# Snowblower is "surging"



## Beetle-Kill (Feb 13, 2011)

I noticed this last year, said to self-"Self, fix that this summer." Well.......you know how That  goes. So I finally had to break it out and use it a couple of days ago. It was funny, forgot to use the primer, yanked away for 20 min., then had that "Oh yeah.." moment. fired up on the first pull after that. But it surges, unless under a full load. Then it kicks in and shoots snow 50'. What should I look at first, and do I need to plan on re-building the carb.? The blower is a Husqvarna 1130SBEXP, w/ the Tech. Snow King. Thanks, JB


----------



## velvetfoot (Feb 13, 2011)

When mine does that, I move the choke lever over a little.


----------



## Beetle-Kill (Feb 13, 2011)

Tried that, doesn't help. I think I have a vacumn port clogged, but not sure.


----------



## hh3f (Feb 13, 2011)

I had a snowblower that did that and it was a cracked fuel line and primer bulb. Something to start with.


----------



## mainemaul (Feb 14, 2011)

i have a john deere with the same engine. had the same problem. had the carb cleaned and it runs like new


----------



## blel (Feb 14, 2011)

I had a generator that did the same thing. Cleaned the carb and no problems.


----------



## Beetle-Kill (Feb 14, 2011)

Sounds good, thanks. carb. it is.


----------



## gpcollen1 (Feb 14, 2011)

Often just the fuel jet needs to be cleaned out.


----------



## Flatbedford (Feb 14, 2011)

CTwoodburner said:
			
		

> Often just the fuel jet needs to be cleaned out.

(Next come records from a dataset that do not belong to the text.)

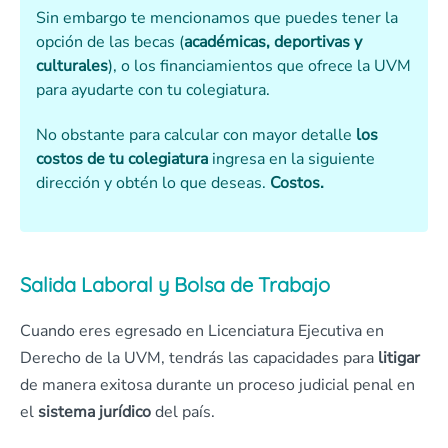
Sin embargo te mencionamos que puedes tener la
opción de las becas (
académicas, deportivas y
culturales
), o los financiamientos que ofrece la UVM
para ayudarte con tu colegiatura.
No obstante para calcular con mayor detalle
los
costos de tu colegiatura
ingresa en la siguiente
dirección y obtén lo que deseas.
Costos.
Salida Laboral y Bolsa de Trabajo
Cuando eres egresado en Licenciatura Ejecutiva en
Derecho de la UVM, tendrás las capacidades para
litigar
de manera exitosa durante un proceso judicial penal en
el
sistema jurídico
del país.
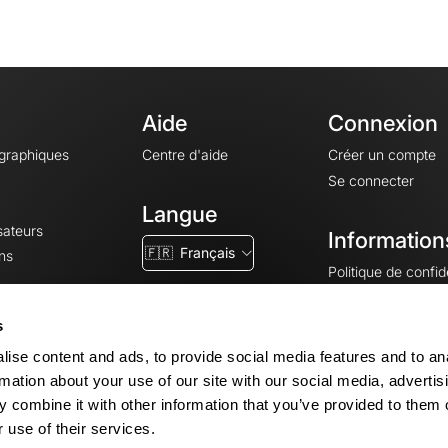
Aide
Connexion
ographiques
Centre d'aide
Créer un compte
Se connecter
Langue
sateurs
Information
🇫🇷
Français
ns
Politique de confide
CGV
CGU
s
Mentions légales
ise content and ads, to provide social media features and to an
Paramètres des co
rmation about your use of our site with our social media, advertis
 combine it with other information that you’ve provided to them o
 use of their services.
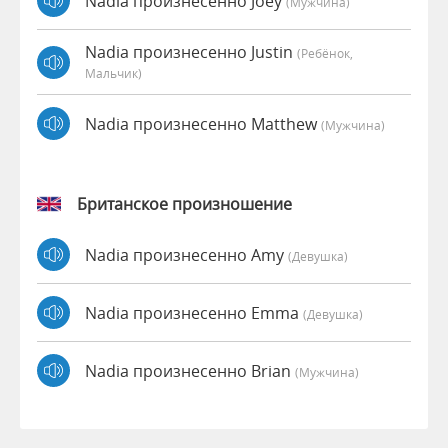
Nadia произнесенно Joey
(мужчина)
Nadia произнесенно Justin
(Ребёнок,
Мальчик)
Nadia произнесенно Matthew
(мужчина)
Британское произношение
Nadia произнесенно Amy
(девушка)
Nadia произнесенно Emma
(девушка)
Nadia произнесенно Brian
(мужчина)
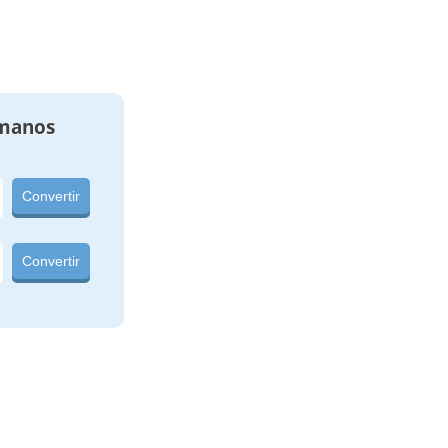
manos
Convertir
Convertir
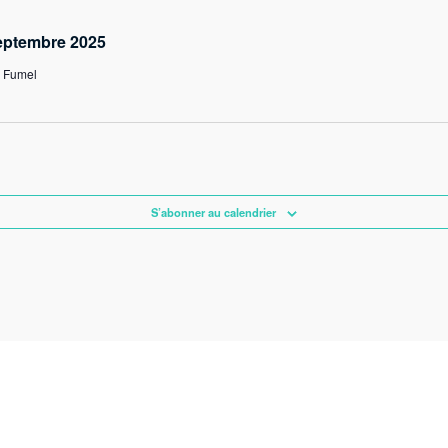
eptembre 2025
, Fumel
S’abonner au calendrier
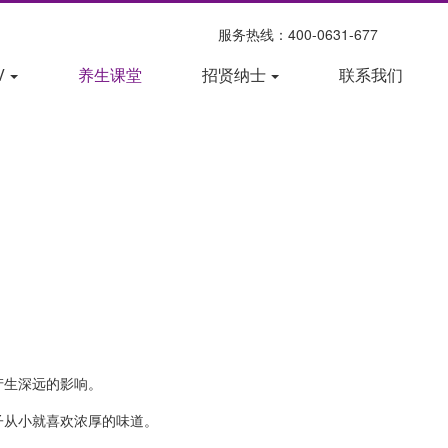
服务热线：400-0631-677
V
养生课堂
招贤纳士
联系我们
产生深远的影响。
子从小就喜欢浓厚的味道。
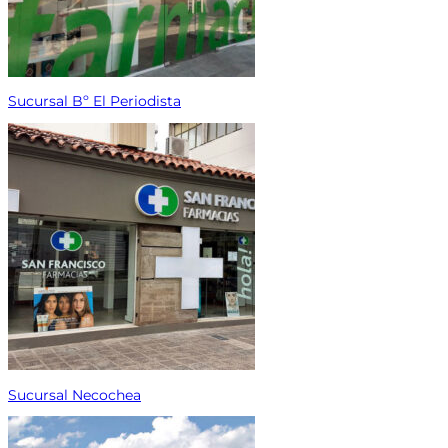
Sucursal Bº El Periodista
Sucursal Necochea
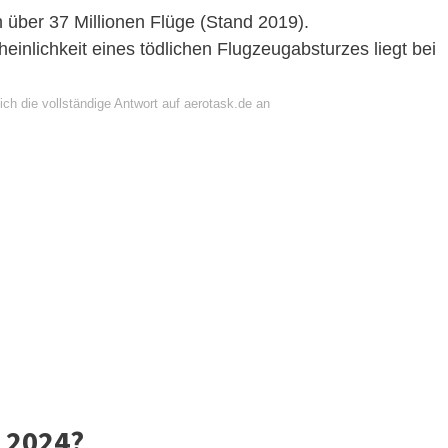
ch über 37 Millionen Flüge (Stand 2019).
einlichkeit eines tödlichen Flugzeugabsturzes liegt bei
ch die vollständige Antwort auf aerotask.de an
n 2024?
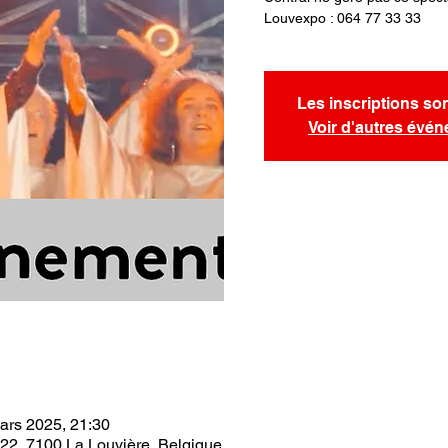
Louvexpo : 064 77 33 33
Les inscriptions so
Voir d'autres évé
ars 2025, 21:30
22, 7100 La Louvière, Belgique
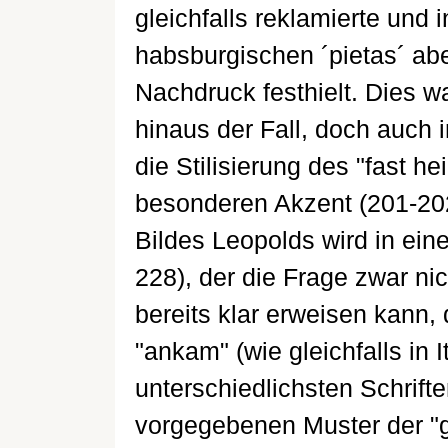
gleichfalls reklamierte und 
habsburgischen ´pietas´ ab
Nachdruck festhielt. Dies w
hinaus der Fall, doch auch i
die Stilisierung des "fast h
besonderen Akzent (201-202
Bildes Leopolds wird in eine
228), der die Frage zwar ni
bereits klar erweisen kann,
"ankam" (wie gleichfalls in 
unterschiedlichsten Schrift
vorgegebenen Muster der "gl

That's what I was gonna say.


----------



## thinkxingu (Feb 15, 2011)

Local wrench said the new machines' jets have been manipulated to serve EPA requirements and that they easily clog, causing surging.  Those jets can be replaced with 'standard' versions for cheap $.  He quoted me $40, with labor, to replace them in my Craftsman 9hp Tecumseh snowblower.

S


----------



## thinkxingu (Feb 15, 2011)

By the way, I've seen lots of people say these issues get cleared up with a tank of Sea Foam.

S


----------



## Beetle-Kill (Feb 15, 2011)

Thanks, gonna try the jets, then Sea Foam for the next tank. may be a bit, no real snow until next week at least.


----------



## brad068 (Feb 15, 2011)

If you are capable of disassembling half of the carb soak it in simple green. By far the best carb cleaner I have ever use. Works better than any store bought carb cleaner.


----------



## Beetle-Kill (Feb 15, 2011)

This is a first for me, never heard of using "Simple Green" for that. Yeah, I can get it apart, but putting it back together....? how many pocket parts are acceptable? :lol:


----------



## WhitePine (Feb 15, 2011)

Sometimes a shot of compressed air into the carb's air passages works wonders.


----------



## ironpony (Feb 15, 2011)

on one of my small engines it was the spring for the govenor
bumped the bracket and the spring was pulling to hard
tweaked the bracket back and it smoothed right out


----------



## blades (Feb 15, 2011)

Depending on your carb, if you have a bowl well a metal can or something like that at the bottom of the carb there is a float in there which is connected to the little needle that controls fuel being allowed into the bowl from your tank. 3 things can happen here. the float has developed a leak, not floating properly,  crud has congealed in that area causing a hang up of the assembly, or the valve pin and seat have either become gummed up or are worn. With todays gas it is not uncommon for the fuel supply line to rot from the inside out. Gets all gummy inside and that gets sucked into the carb jets and will cause this problem. The line can get soft enough without leaking that it will collapse under vacuum depending on the type of carb.  I have a 5hp Tecumseh that happened to last year (fuel line rot), still trying to get it clean, might just have to buy a new carb assembly if available. As someone else mention cracked prime bulb is another classic for this surging problem.


----------



## Ratherbfishin (Feb 15, 2011)

My Craftsman was doing the same thing and after running 2 tanks of fresh gas through it it cleared itself out and now runs just fine. I did put a new plug in it when it first started doing it but that didn't help.


----------



## Later (Feb 15, 2011)

I use START and it seems to clear up the surging problem.


----------



## charly (Feb 15, 2011)

thinkxingu said:
			
		

> By the way, I've seen lots of people say these issues get cleared up with a tank of Sea Foam.
> 
> S


   I'll second that!


----------



## Beetle-Kill (Feb 16, 2011)

I can rule out Ethanol degradation of the fuel line, E-10 is not common up here, much less E-85. Age of line may be a different story, but the lines looked good when I drained it. I not finding my Seafoam, just everything else I thought I lost. I'm gonna clean that sucker up after work tomorrow. I still have about a week before the next snow. Gotta live by my motto- Procrastinators unite........tomorrow.


----------



## kenskip1 (Feb 16, 2011)

Something that has not been mentioned is that water or snow in the gas will make it's way down to the main jet and will eventually freeze. This will cause some problems.Ken


----------



## gpcollen1 (Feb 16, 2011)

xclimber said:
			
		

> thinkxingu said:
> 
> 
> 
> ...



If it just 'gummed' up, the sea foam will help clean it when mixed with the gas...


----------